I become depressed when I see humans who are unwilling to take this opportunity to become better by being unwilling to do a couple of things that are asked of us:  social distance except for those in our own home and wearing masks.  I am filled with gratitude when I see the humans who are willing to show their support for each other.  
Wearing masks and social distancing are two ways that we can show our support for each other right now.

People will use their energy to debate over whether or not these two things will prevent illness and, some people do not care (even about their own safety).  While taking precautions against the virus are important, the more important aspect of doing these two things is to show our support to each other and to show that we care about each other.  Many are showing their support for each other while there are far too many who won't.  

My depression over humans who refuse to do better isn't new for me.  I remember as a little kid looking at the adults around me and feeling sad that adults were making a choice to stay stuck and to not do better.  Feeling lonely isn't new for me.

We're often told that people are doing the best that they can, but I don't believe any of us are ever doing the best that we can.  I believe that we can ALWAYS find a way to do better.  I'm not sure why some people choose to tell us this.  Maybe they think it's a way to make us feel better or maybe they are the ones refusing to do better and they don't want to change.
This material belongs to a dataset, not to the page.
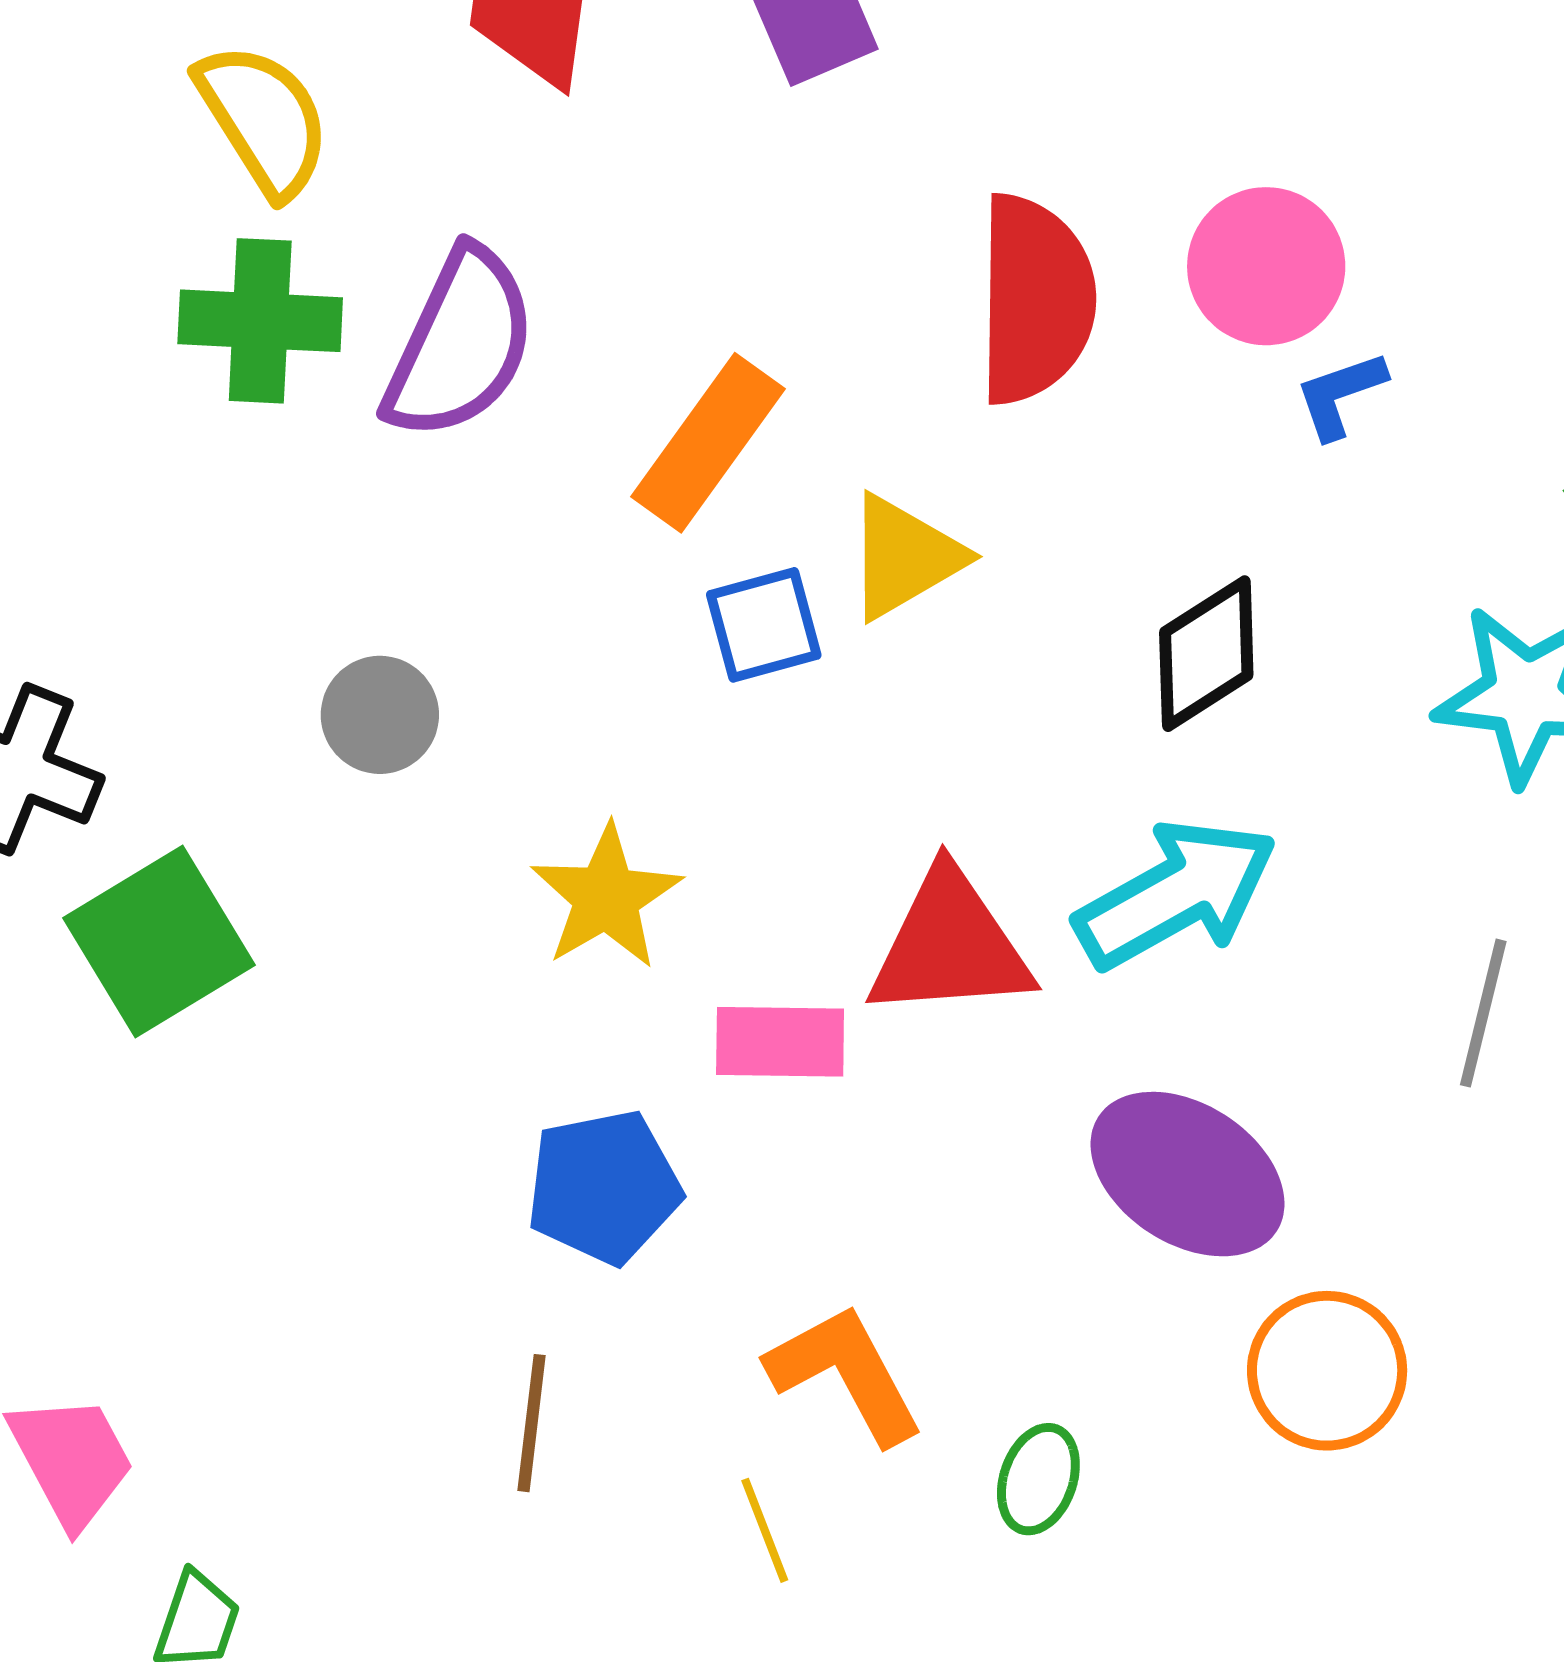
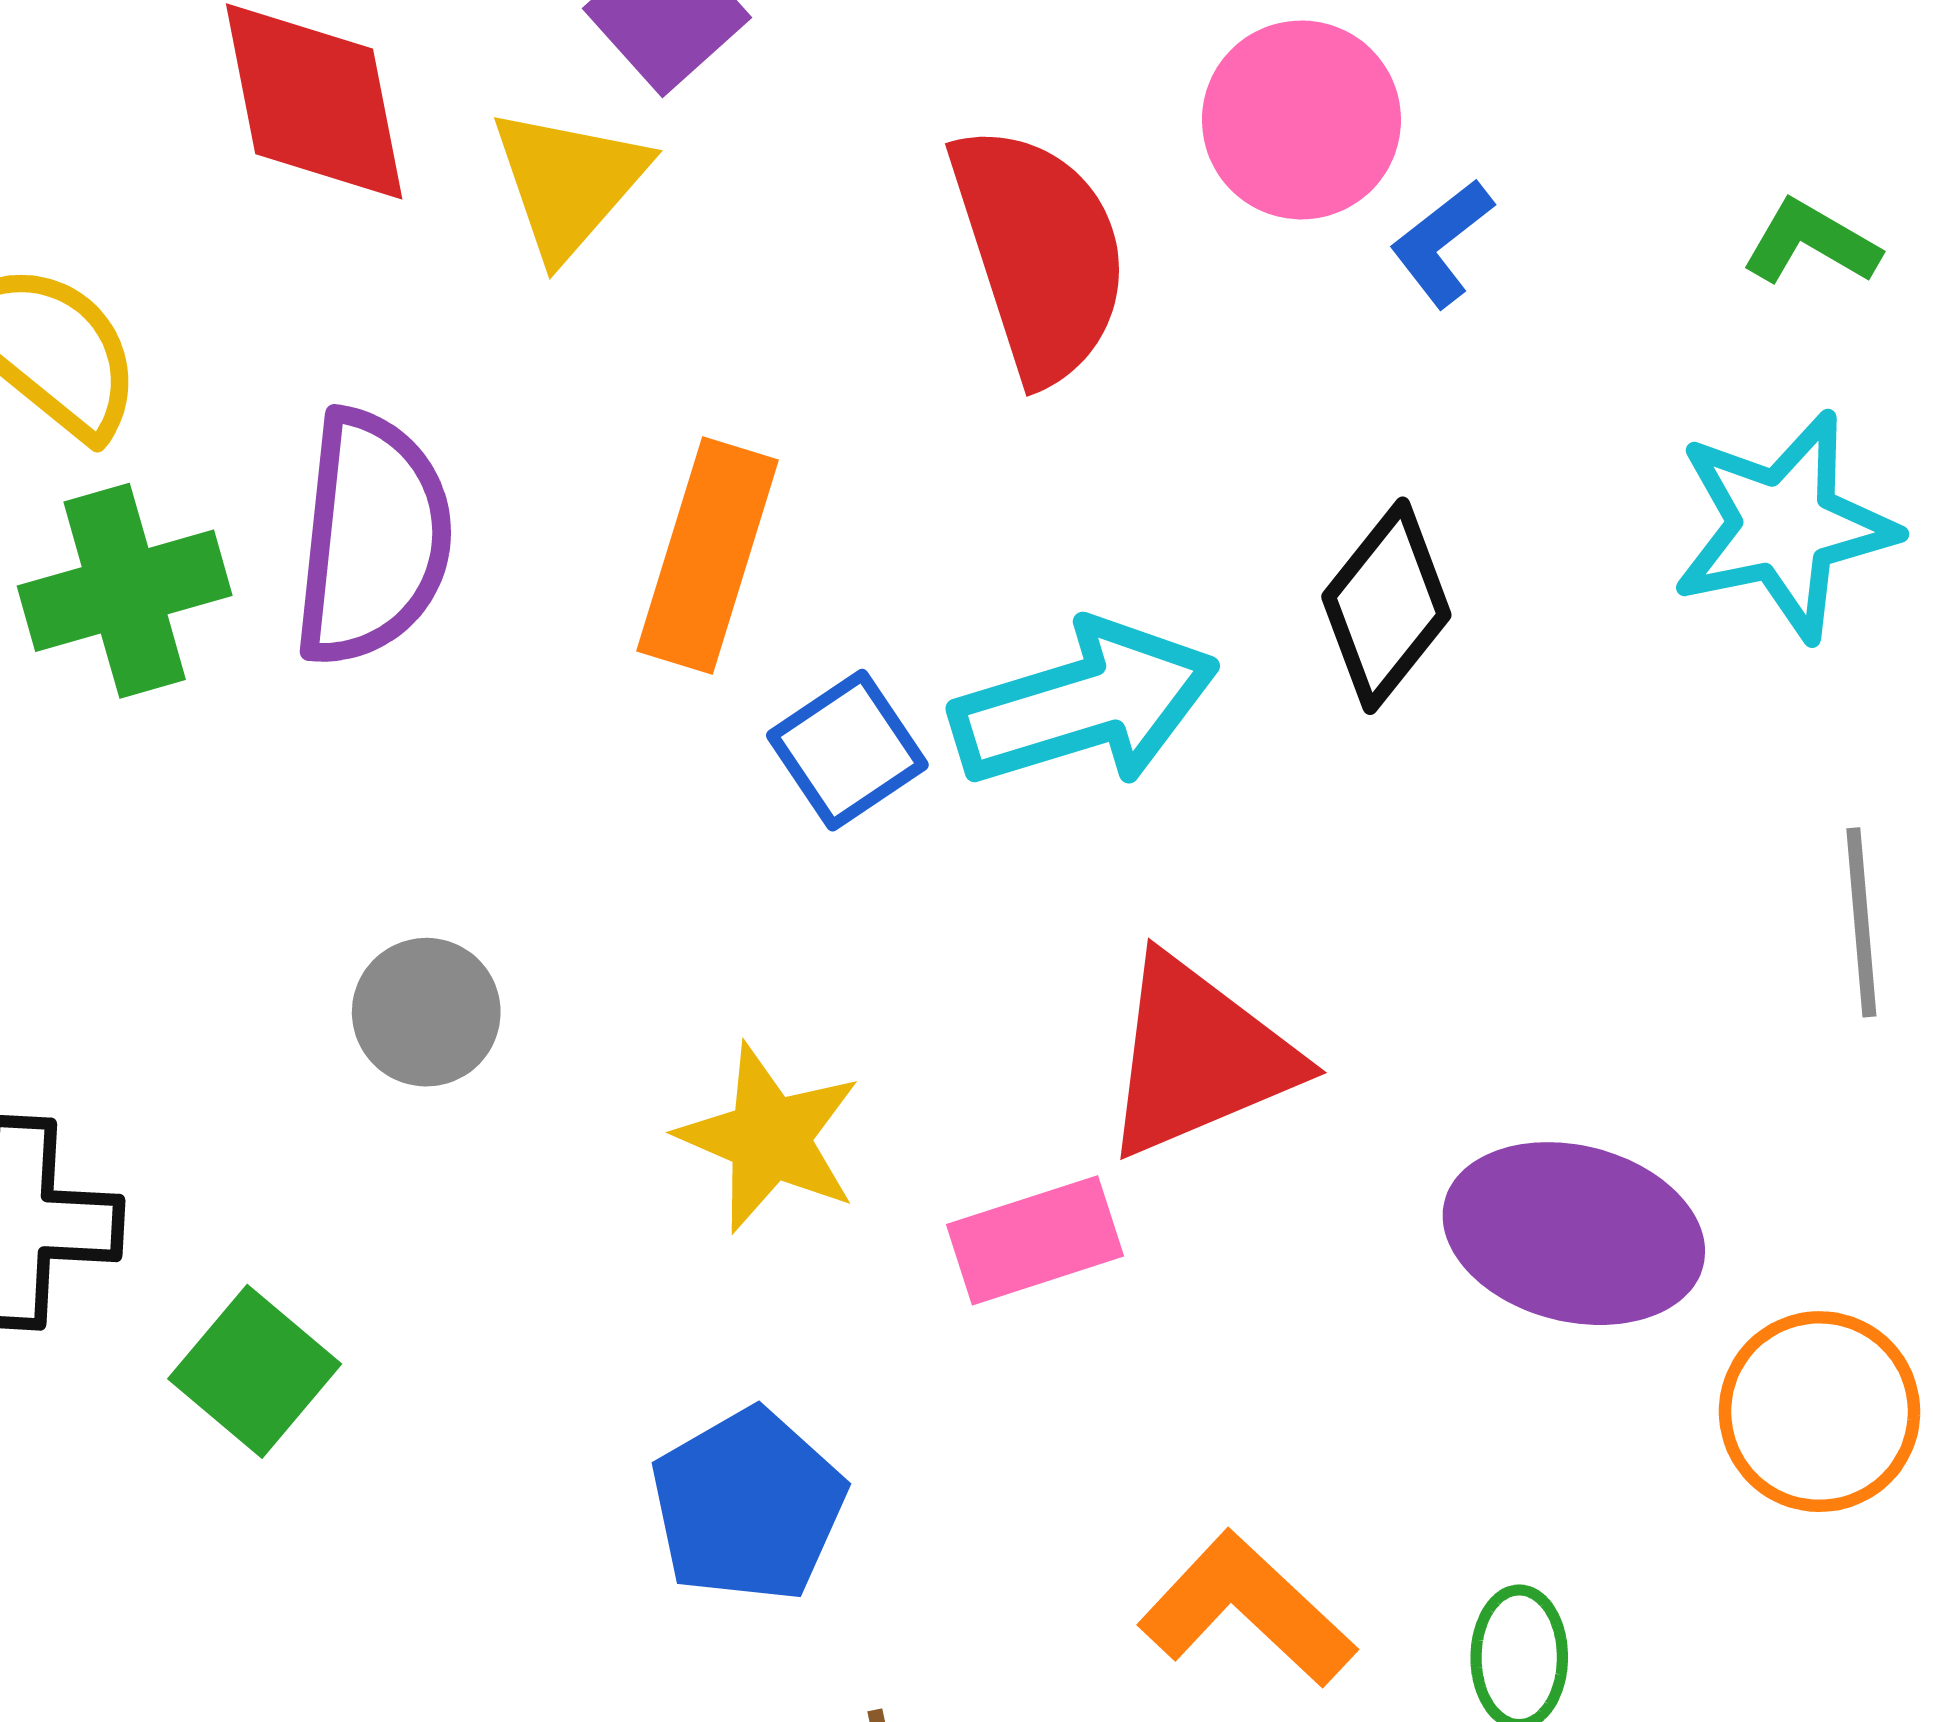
yellow triangle: (904, 557) -> (569, 182), moved
cyan arrow: (1176, 894) -> (1085, 704), moved, turned 31
green square: (159, 942) -> (255, 1371), size x0.7
blue pentagon: (604, 1187) -> (748, 1506), moved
When the pandemic started, I made a defined goal to come out of this a better person.  In doing that, I have been feeling my grief and talking about it with those I trust.  I am also continuing with my other goal in 2020... questioning everything.  In questioning, I wonder whether those unwilling to show their support are the majority or the minority of humans.   I remind myself that the smallest group is often the loudest group (and the most afraid) so I need to question those who are the loudest - those who are the bullies.
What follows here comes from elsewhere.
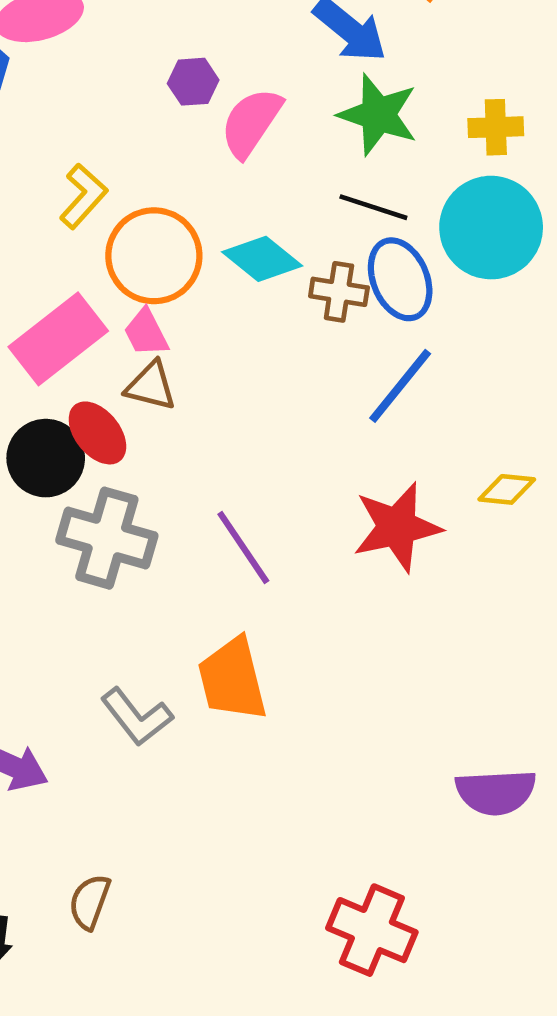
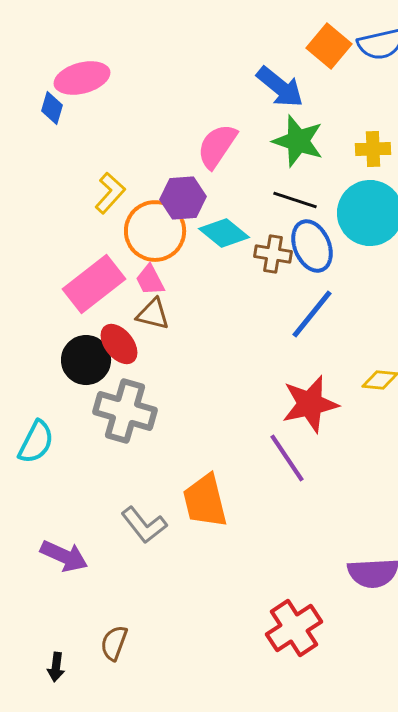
purple hexagon: (193, 82) -> (183, 198), moved, size x1.4
purple line: (243, 547) -> (287, 458), moved
red cross: (372, 930) -> (294, 628), moved, turned 34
The sadness overcomes me when I step into my wish (and hope) that humans will choose to do better, especially when given opportunities.  I'm no longer fighting against the grief I've held in during my lifetime.  Instead, I'm choosing to take this opportunity to step into it and to feel it all.  In moving into my grief, I find moments of acceptance.

In order to become better, we must step into our collective grief - we must feel it instead of denying it.  We must support each other and step into our grief together.  


As humans, we continue to teach that feelings are shameful and I feel so alone in the belief that this is so unhealthy and harmful.  Surely, we can do better than this.  
I am FED UP with the teachings that tell us that being anything other than happy all of the time is shameful.  What many describe as "happiness" is actually dissociation from emotions.  When we can grow to the place of no longer shaming emotions, we can then experience them in a healthy way.

True happiness is the experience of ALL emotions - it's the 
moments of acceptance, non-acceptance, anger, frustration, sadness, joy, denial, depression, etc.  By telling people to not accept their authentic feelings of anger, depression, joy, disappointment, etc., we are denying the opportunity to support another person in their grief.  

So, maybe I am living in true happiness as I experience all of the emotions I have right now... gratitude for a safe place to live with an amazing husband who I love being with and who safely allows me to share; appreciation for my husband's accomplishments so that he can continue to provide for us; thankful for food and medication; fear of the unknown and whether humans will decide to be better; joy in getting out to walk every day with my husband; sadness at the humans I see around me; appreciation for humans that I see around me and, acceptance.

I hope you are taking the time to care for yourself during this time.  In caring for yourself (even through social distancing and wearing a mask), you can also naturally care for others around you.

Feel into your feelings as much or as little as you can.  Humans are complex with many different emotions all at one time so feeling into all of them at one time can sometimes become overwhelming.  Find a safe outlet (writing, walking, talking to someone).